Transcribed page contents
╭──

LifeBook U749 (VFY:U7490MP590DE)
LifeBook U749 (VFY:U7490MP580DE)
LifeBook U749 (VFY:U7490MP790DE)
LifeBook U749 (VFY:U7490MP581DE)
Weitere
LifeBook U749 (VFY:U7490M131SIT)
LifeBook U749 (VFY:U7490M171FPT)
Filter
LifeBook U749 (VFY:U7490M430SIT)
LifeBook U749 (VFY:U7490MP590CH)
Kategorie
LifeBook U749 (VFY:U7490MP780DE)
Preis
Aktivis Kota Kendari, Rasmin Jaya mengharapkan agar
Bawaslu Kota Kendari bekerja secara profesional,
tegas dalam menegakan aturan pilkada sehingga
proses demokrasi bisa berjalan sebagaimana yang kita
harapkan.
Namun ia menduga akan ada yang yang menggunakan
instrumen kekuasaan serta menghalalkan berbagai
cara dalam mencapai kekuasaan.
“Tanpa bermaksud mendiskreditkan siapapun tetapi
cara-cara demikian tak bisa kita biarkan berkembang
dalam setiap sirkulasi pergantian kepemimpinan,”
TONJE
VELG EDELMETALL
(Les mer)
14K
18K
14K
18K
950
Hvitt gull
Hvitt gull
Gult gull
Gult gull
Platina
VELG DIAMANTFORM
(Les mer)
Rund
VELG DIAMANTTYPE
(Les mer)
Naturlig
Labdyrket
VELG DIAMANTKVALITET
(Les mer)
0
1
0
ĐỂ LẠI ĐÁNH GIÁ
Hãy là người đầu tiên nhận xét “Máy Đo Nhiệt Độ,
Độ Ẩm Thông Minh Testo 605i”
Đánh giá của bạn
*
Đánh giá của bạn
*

╰──

Please copy out the preceding data in full, exactly as written.

LifeBook U749 (VFY:U7490MP590DE)
LifeBook U749 (VFY:U7490MP580DE)
LifeBook U749 (VFY:U7490MP790DE)
LifeBook U749 (VFY:U7490MP581DE)
Weitere
LifeBook U749 (VFY:U7490M131SIT)
LifeBook U749 (VFY:U7490M171FPT)
Filter
LifeBook U749 (VFY:U7490M430SIT)
LifeBook U749 (VFY:U7490MP590CH)
Kategorie
LifeBook U749 (VFY:U7490MP780DE)
Preis
Aktivis Kota Kendari, Rasmin Jaya mengharapkan agar
Bawaslu Kota Kendari bekerja secara profesional,
tegas dalam menegakan aturan pilkada sehingga
proses demokrasi bisa berjalan sebagaimana yang kita
harapkan.
Namun ia menduga akan ada yang yang menggunakan
instrumen kekuasaan serta menghalalkan berbagai
cara dalam mencapai kekuasaan.
“Tanpa bermaksud mendiskreditkan siapapun tetapi
cara-cara demikian tak bisa kita biarkan berkembang
dalam setiap sirkulasi pergantian kepemimpinan,”
TONJE
VELG EDELMETALL
(Les mer)
14K
18K
14K
18K
950
Hvitt gull
Hvitt gull
Gult gull
Gult gull
Platina
VELG DIAMANTFORM
(Les mer)
Rund
VELG DIAMANTTYPE
(Les mer)
Naturlig
Labdyrket
VELG DIAMANTKVALITET
(Les mer)
0
1
0
ĐỂ LẠI ĐÁNH GIÁ
Hãy là người đầu tiên nhận xét “Máy Đo Nhiệt Độ,
Độ Ẩm Thông Minh Testo 605i”
Đánh giá của bạn
*
Đánh giá của bạn
*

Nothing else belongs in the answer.